Last week I moderated a panel at a PCI focused dinner in Chicago. Big props to the folks that helped to plan this (Alex, Melissa, Ben, and Diana from VeriSign), the event was great! The panel participants were heavy hitters from the industry including Anton Chuvakin from Qualys, Davi Ottenheimer from Arcsite, and Bill Cook from Wildman Harrold.

Anton has a few great points from the event that he has posted on his blog here. We had a fantastic discussion, and there were even great discussions among the panelists that revealed conflicting opinions. We had so much discussion that we were unable to go through the entire list of questions I had prepared. I had thirteen, and we only were able to get through THREE in the seventy-five minutes we used!

Side note… the guy next to me on AA1882 to BOS is chuckling so hard at Madagascar 2 that he is shaking the whole row. WOW. Too bad I don’t have my ratchet set, I could secure these seats a little better. And yes, I often do write at 30,000+ feet.

The audience and panelists focused on the word compliance and how it differs from the terms security and validation. It is obvious that the scrutiny on PCI is higher now than it was during its initial rollout. Merchants are crying foul saying that card brands are using this to protect their investment into outdated and insecure technology. Legal cases challenge both fines and statements made by Visa recently revealing that there has never been an instance of a compliant (remember the difference between compliance and validation) entity being breached.
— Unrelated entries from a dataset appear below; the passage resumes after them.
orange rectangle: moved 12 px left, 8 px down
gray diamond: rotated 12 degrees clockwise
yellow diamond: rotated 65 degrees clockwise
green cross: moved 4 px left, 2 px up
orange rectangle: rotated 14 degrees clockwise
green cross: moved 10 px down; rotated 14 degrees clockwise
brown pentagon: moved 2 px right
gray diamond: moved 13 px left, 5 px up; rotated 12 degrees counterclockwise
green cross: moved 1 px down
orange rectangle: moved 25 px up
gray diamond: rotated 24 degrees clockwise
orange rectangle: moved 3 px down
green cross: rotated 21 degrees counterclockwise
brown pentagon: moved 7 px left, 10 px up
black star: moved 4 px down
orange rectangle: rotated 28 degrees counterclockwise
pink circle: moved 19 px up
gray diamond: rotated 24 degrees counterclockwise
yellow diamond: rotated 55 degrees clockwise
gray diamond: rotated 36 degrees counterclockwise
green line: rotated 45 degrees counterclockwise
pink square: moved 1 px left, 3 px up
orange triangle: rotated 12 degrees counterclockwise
And everyone is disgusted with the vendor that claims to solve all of your PCI problems by buying his technology.

We’re at a crossroads, methinks.

Today, Bob Russo and other industry pundits (one of which has absolutely no business being a part of the inquiry except to irresponsibly use his position promote his own incorrect and misleading propaganda thereby making retail CIOs look like old relics that cheer for this fancy, new thing called EDI… yes, you guessed who it is) will go before the House Homeland Security Committee to try and answer the question, “Do the Payment Card Industry Data Standards Reduce Cybercrime?”

Crossroads.

One thing that was clear from the panel is that everyone agreed PCI has pushed data security projects farther inside their companies than any other measure to date. If you are reading this out there and disagree, it may take a breach for your management to see the light and invest appropriately. We also all agreed that an amazing amount of money for security projects magically becomes available after a breach.

After listening to some of the stories about other QSAs that the audience brought, I think I might have stumbled upon something. We’ve all had someone explain a situation to us that does not appear to represent a compliant solution. Not only are we sometimes mislead by a lack of context, but I think something a little more ominous occurs.
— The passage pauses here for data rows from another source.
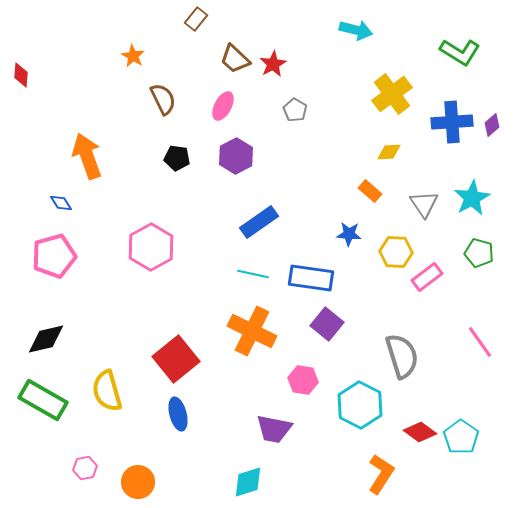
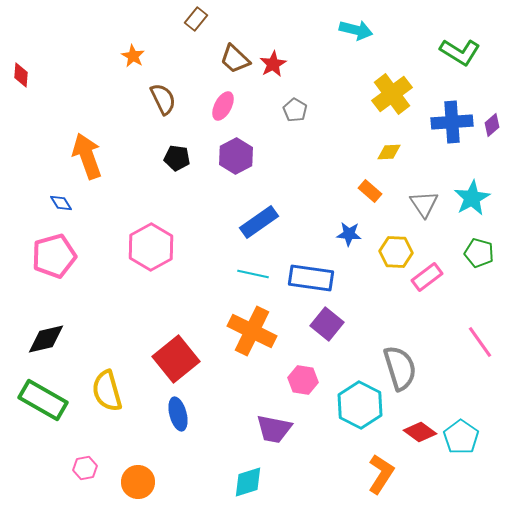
gray semicircle at (402, 356): moved 2 px left, 12 px down
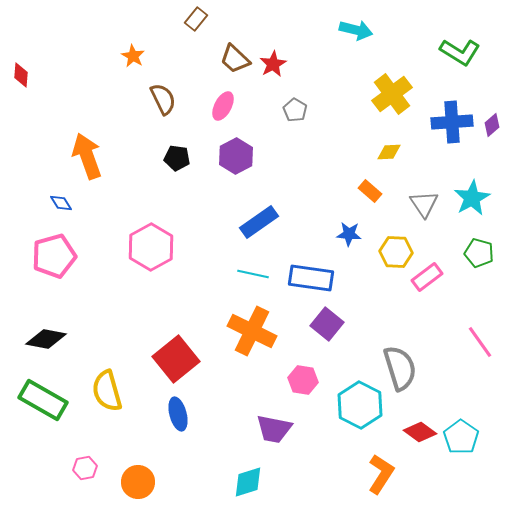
black diamond at (46, 339): rotated 24 degrees clockwise
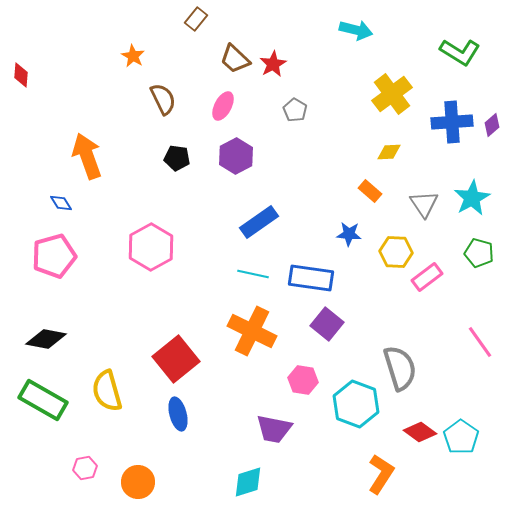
cyan hexagon at (360, 405): moved 4 px left, 1 px up; rotated 6 degrees counterclockwise
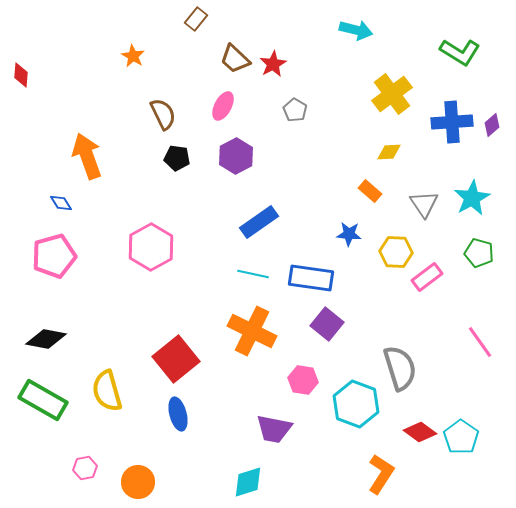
brown semicircle at (163, 99): moved 15 px down
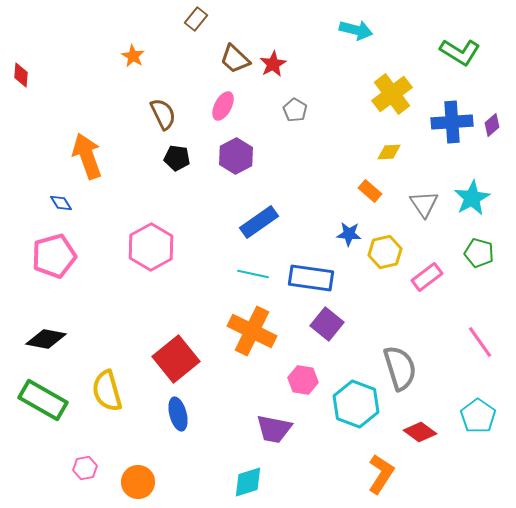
yellow hexagon at (396, 252): moved 11 px left; rotated 16 degrees counterclockwise
cyan pentagon at (461, 437): moved 17 px right, 21 px up
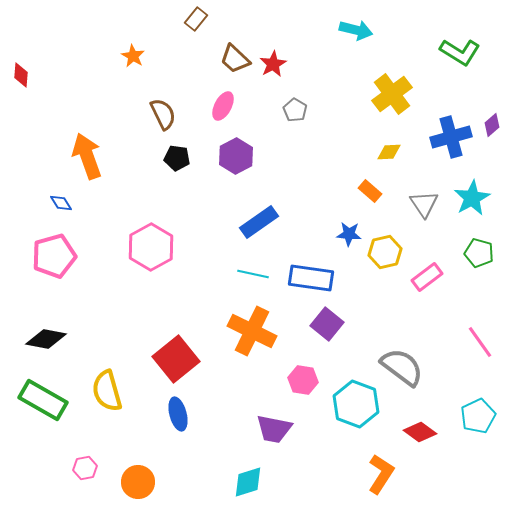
blue cross at (452, 122): moved 1 px left, 15 px down; rotated 12 degrees counterclockwise
gray semicircle at (400, 368): moved 2 px right, 1 px up; rotated 36 degrees counterclockwise
cyan pentagon at (478, 416): rotated 12 degrees clockwise
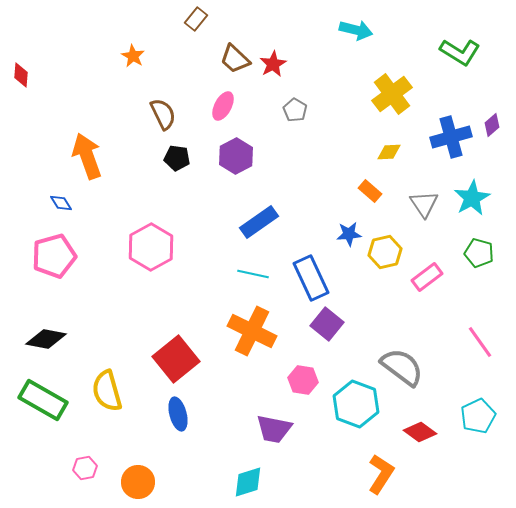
blue star at (349, 234): rotated 10 degrees counterclockwise
blue rectangle at (311, 278): rotated 57 degrees clockwise
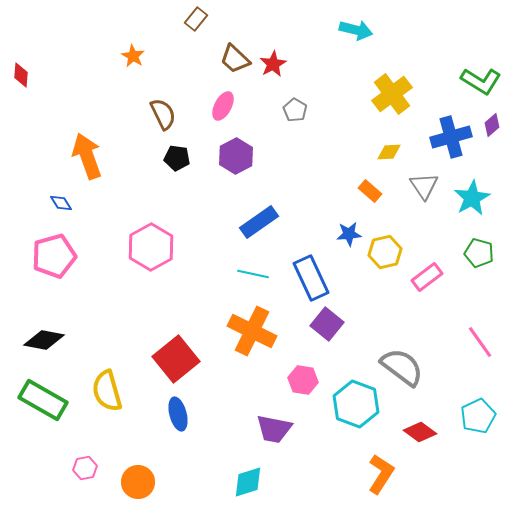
green L-shape at (460, 52): moved 21 px right, 29 px down
gray triangle at (424, 204): moved 18 px up
black diamond at (46, 339): moved 2 px left, 1 px down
The number of QSA firms is impressive, and merchants are free to choose any one. Let’s say that as a QSA you are dealing with a prized or significant customer. While the QSA is on-site, the customer pushes back (as I explain in my upcoming article… more on this later) on findings in various areas to see if the QSA will bend. If two or three managers push back in key areas all at the same time, there is a significant chance that a non-compliant situation might occur if the controls are inter-dependent.

Is the QSA remiss for not standing its ground or pointing this out? Absolutely. But as we have seen, merchants and service providers sometimes forget that they are still ultimately responsible for their own PCI Compliance. Once they have that compliant ROC, sometimes they run around their campus triumphantly waving it in the air as they dodge cubes in Prairie Dog Land.

Sit back from a moment and think about all those situations where you have pushed back on assessors. Depending on the items they reversed their position on, you may be in one of those situations where a breach is going to sneak up on you. Is compliance with PCI a guarantee that you are immune to breaches? Most (including the panel and all of the audience members agree) that it will not. Instead, implementing PCI correctly and layering security on top will give you the best shot you can get.

Remember, if you are able to convince your management to take security seriously, and responsibly use your position as a security expert to recommend controls that are good, cost-effective, and relevant to the organization, you will have a much better shot at preventing that breach.